As you read through the automatic thoughts in the last paragraph, you probably noticed that all of them involve elements of generalization, extremes, black and white thinking, or demands about how the world “should” work. Basically, automatic thoughts ignore or deny the existence of the detail, variability, and nuance that is a part of all things and situations. When it comes to automatic thoughts, things are all one way or all another. People are perfect or abysmal. We ourselves are completely worthless and at the total mercy of unreasonable and arbitrary conditions. The future is bleak and devoid of hope. Life should not make such demands of us.
So, how do we work with these types of thoughts?
Noticing that they are active in our consciousness is the first step. That is why mindfulness is such a core skill. When we are taking a mindful perspective to our thoughts and feelings—that is, being present with them in the moment and observing them without the need to to deny them or push them away—we are in a better position to notice them and respond to them effectively.
The second step is taking a careful listen to them. What is being included in the thought and what is being omitted? Do you notice elements of black and white thinking or extremes in thinking? Do you notice the presence of generalizations (e.g., “He always does that”)? Do you notice demands about how people should behave or how the world should be ordered? (“She shouldn’t have said that!”)

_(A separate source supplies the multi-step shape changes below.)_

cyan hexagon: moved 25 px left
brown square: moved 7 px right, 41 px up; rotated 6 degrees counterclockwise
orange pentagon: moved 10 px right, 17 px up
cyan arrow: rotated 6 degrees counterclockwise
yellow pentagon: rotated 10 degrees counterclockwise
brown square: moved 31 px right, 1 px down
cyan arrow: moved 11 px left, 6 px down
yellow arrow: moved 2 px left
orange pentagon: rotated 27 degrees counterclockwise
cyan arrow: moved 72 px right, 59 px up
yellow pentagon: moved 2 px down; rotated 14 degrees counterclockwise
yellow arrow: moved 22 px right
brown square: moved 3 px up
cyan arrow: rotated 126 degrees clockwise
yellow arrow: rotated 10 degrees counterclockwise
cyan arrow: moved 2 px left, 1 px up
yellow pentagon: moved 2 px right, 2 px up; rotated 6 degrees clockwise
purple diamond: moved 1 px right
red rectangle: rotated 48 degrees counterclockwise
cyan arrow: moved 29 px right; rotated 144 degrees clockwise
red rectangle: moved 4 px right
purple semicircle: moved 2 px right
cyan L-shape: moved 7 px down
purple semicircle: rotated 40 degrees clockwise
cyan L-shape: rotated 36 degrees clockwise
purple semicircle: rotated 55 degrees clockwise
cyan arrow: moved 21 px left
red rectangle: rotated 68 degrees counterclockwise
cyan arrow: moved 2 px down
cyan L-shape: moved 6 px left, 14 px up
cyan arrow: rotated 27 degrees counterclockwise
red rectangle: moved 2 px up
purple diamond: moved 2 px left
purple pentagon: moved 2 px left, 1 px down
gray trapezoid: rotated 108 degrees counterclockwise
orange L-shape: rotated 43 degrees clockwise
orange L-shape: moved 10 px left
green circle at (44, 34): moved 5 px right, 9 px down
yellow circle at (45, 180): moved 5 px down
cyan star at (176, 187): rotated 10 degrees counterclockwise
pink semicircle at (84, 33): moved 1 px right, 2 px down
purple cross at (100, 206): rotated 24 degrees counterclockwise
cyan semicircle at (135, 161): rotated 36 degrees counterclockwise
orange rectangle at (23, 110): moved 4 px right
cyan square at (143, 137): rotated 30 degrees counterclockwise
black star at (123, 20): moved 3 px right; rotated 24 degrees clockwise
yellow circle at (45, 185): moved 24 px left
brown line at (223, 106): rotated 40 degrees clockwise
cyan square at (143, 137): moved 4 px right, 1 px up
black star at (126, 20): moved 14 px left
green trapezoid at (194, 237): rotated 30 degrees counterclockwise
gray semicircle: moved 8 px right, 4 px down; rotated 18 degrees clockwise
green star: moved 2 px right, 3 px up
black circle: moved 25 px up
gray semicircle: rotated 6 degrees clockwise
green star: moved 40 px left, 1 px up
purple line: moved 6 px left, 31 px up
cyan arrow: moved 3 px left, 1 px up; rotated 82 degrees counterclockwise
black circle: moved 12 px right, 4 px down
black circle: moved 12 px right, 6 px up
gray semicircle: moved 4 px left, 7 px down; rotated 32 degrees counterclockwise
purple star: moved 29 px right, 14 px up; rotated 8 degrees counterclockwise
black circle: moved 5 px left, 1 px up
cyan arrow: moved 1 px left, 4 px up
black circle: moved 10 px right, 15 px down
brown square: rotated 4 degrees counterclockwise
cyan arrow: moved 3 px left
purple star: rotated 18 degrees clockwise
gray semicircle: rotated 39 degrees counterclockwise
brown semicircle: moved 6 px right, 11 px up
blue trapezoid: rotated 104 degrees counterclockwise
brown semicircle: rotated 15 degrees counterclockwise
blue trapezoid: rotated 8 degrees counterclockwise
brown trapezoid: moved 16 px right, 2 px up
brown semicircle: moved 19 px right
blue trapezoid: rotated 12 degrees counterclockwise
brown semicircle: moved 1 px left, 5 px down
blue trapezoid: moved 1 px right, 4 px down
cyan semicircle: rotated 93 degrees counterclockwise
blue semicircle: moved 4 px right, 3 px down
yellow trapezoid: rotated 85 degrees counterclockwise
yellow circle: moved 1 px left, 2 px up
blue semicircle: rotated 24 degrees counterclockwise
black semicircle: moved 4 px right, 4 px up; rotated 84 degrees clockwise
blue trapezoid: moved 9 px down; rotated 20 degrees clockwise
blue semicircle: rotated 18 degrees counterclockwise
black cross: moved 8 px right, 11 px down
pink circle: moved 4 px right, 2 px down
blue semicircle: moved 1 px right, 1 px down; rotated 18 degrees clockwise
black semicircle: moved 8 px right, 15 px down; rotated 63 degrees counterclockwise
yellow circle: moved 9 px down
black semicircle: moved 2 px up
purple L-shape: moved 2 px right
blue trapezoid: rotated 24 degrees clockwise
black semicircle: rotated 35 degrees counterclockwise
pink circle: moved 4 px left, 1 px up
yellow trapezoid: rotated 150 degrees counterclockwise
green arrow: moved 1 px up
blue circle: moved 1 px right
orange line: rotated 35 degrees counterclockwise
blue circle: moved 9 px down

The third step is to do the work to develop an alternative thought to counterbalance the automatic thought you detected and analyzed. The alternative thought will need to add in some information and/or take into consideration details that the automatic thought omitted. Alternative thoughts, therefore, add balance and detail to the nuance-bereft automatic thoughts. In the beginning, generating alternative thoughts can seem a little like an exercise (in truth it is!), but with practice, you will notice that your mind starts to formulate those types of thoughts on its own.
For example: An alternative thought to “I am a loser” could be “Sometimes I don’t succeed, but that’s normal for everyone. Much of the time I get done what I need to do and things work out OK. It’s not helpful for me to over-focus on the situations that don’t go my way. I can learn from them, but then I can put them down and focus on the future.”